RE:Sarbanes-Oxley - great reason to avoid USA listingHello Ogopogo007
I clearly understand your concern for capital conservation.
It's too late for that though, i.e. the company management had long since told NGC investors what the overall plan is for the company and most shareholders would have reasonably concluded, as I have pointed out ad nauseam, that massive amounts of capital is required to achieve the various quite lofty goals set forth by NGC management; and that was before this option to purchase NeoGraph Solutions LLC was added to the capital acquisition equation.
To your point about spending money on expansion not complying with U.S. listing requirements and regulation, I will simply suggest that grand expansion of the overall NGC business enterprise is precisely what NGC is going to expend vast sums of acquired capital toward achieving Ogopogo007.
Clearly noone likes to be diluted out of the majortiy of their equity position here with NGC. I certainly don't and am now reviewing my options, which include exiting all of or a great portion of my relatively meager NGC share holdings.
Never the less, the die is cast here with NGC. Should we remain shareholders during the interim, most remaining NGC "minority" shareholders would understand that expressly avoiding massive material dilution of our equity positions is most difficult, if not outright impossible, to avoid going forward.
MaterialsMan made a good point regarding liquidity and exposure.
I will suggest that both are to be attained by way of a NYSE listing, this no matter what the specific ways and costs involved in making that happen.
I'm thinking about 49.5% dilution of existing NGC "minority" shareholders equity is, at minimum, what can be expected to begin with going forward - and that isn't all.

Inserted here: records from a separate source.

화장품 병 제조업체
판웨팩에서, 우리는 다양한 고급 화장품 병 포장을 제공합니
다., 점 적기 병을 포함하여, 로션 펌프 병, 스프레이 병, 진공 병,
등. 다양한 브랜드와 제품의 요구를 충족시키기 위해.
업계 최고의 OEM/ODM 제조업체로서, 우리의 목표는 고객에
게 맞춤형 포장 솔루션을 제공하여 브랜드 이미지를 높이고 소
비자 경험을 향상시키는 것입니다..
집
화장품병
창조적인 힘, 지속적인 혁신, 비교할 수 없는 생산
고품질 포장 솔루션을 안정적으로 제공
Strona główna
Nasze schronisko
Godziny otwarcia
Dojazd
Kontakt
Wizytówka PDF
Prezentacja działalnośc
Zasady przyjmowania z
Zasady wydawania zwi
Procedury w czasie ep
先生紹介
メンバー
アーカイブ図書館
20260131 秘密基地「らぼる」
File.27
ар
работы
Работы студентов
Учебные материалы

Whether it be by way of convertible debt issuances or otherwise, this is how private equity investors, perhaps in addition to Edgewater Capaital Partners and Sprott Capital Partners LP, would be allowed to enter a massive and material NGC equity position.

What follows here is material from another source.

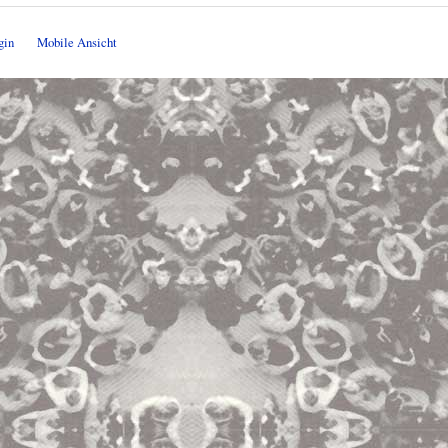
gin
Mobile Ansicht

Ultimately, such assured dilution triggering centric events are, in part, why the NGC share price has had so much difficulty moving beyond the more recent high of $0.67 and most recently finds it difficult to break beyond $0.57.

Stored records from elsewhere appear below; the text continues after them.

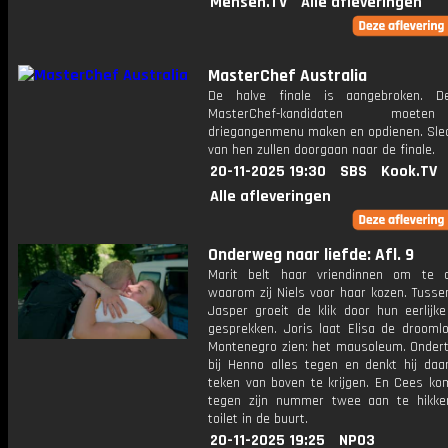
Mensen.TV
Alle afleveringen
MasterChef Australia
De halve finale is aangebroken. 
MasterChef-kandidaten moet
driegangenmenu maken en opdienen. Sle
van hen zullen doorgaan naar de finale.
20-11-2025 19:30
SBS
Kook.TV
Alle afleveringen
Onderweg naar liefde: Afl. 9
Marit belt haar vriendinnen om te 
waarom zij Niels voor haar kozen. Tusse
Jasper groeit de klik door hun eerlijk
gesprekken. Joris laat Elisa de droomlo
Montenegro zien: het mausoleum. Ondert
bij Henno alles tegen en denkt hij da
teken van boven te krijgen. En Cees ko
tegen zijn nummer twee aan te hikke
toilet in de buurt.
20-11-2025 19:25
NPO3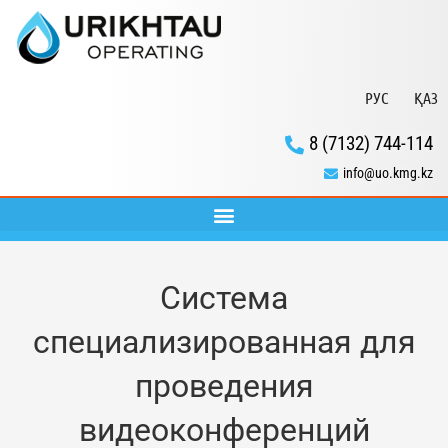
РУС
ҚАЗ
8 (7132) 744-114
info@uo.kmg.kz
Система
специализированная для
проведения
видеоконференций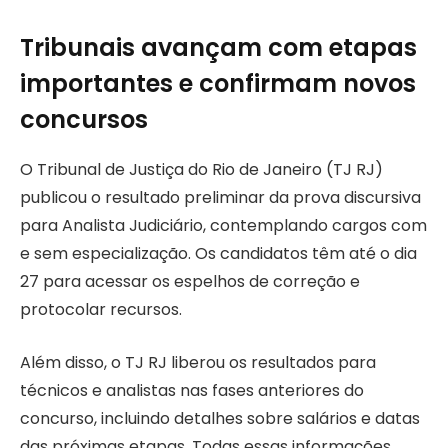
Tribunais avançam com etapas
importantes e confirmam novos
concursos
O Tribunal de Justiça do Rio de Janeiro (TJ RJ)
publicou o resultado preliminar da prova discursiva
para Analista Judiciário, contemplando cargos com
e sem especialização. Os candidatos têm até o dia
27 para acessar os espelhos de correção e
protocolar recursos.
Além disso, o TJ RJ liberou os resultados para
técnicos e analistas nas fases anteriores do
concurso, incluindo detalhes sobre salários e datas
das próximas etapas. Todas essas informações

Also, that group of warrant holders dumping their NGC shares in order to pay for exercising those $0.45 warrants prior to their expiry and then incessantly selling even the shares received after exercising said warrants . . . Suffice to say that certainly has not helped the NGC share price to break out higher.
Now you toss on top of all this the fact that NGC has elected to secure the option to to initially purchase 50.1% of the voting control and 33.3% of the equity control of NeoGraph Solutions LLC, with the right to purchase 100% control by way of a "capital efficient" transaction or transactions as well, and you have a trifecta of events which all point to a serious and quite material amount of ultimate dilution being placed on the table here with Northern Graphite Corporation.
Clearly, I gambled here with NGC based on more than a couple of potential outcomes, one of which being the possibility that NGC would be undertaking a equity financing at much higher share price (perhaps at a minimum of $1.50 initially, and another potential outcome being that a very large private equity player would want to place a much higher initial per share base case valuation on NGC, doing so by way of taking up a convertible debt offering provided by NGC. Perhaps a convertible debt offering with established conversion share price points extremenly much higher than a mere pittance of CDN$0.35 or even CDN$1.50 and a conversion which could be immediately triggered as a result of the company listing it's equities at both the Toronto Stock Exchange, TSX, and the NYSE.
MaterialsMan mentioned a share consoldidation or, as he put it, "a reverse split".
It is not uncommon for a company like NGC, which has relatively limited means with which to immidiately raise the cheaper form of requisite capital, to undertake a share consolidation and subsequently undertake a massive and material issuance of equity to a interested party or perhaps to various exclusively invited and interested parties (see Edgewater Capital Partners and Sprott Capital Partners LP), doing so by way of a initial public offering or IPO transaction.
Doing so in exchange for clearly required capital ensures to distribute enough NGC:NYSE shares, thus providing moe U.S. equity market liquidity in order to satiate the demand for the company's equities on the U.S. side of the equation and providing the company a imparative senior Canadian exchange and U.S. equities market participants exposure.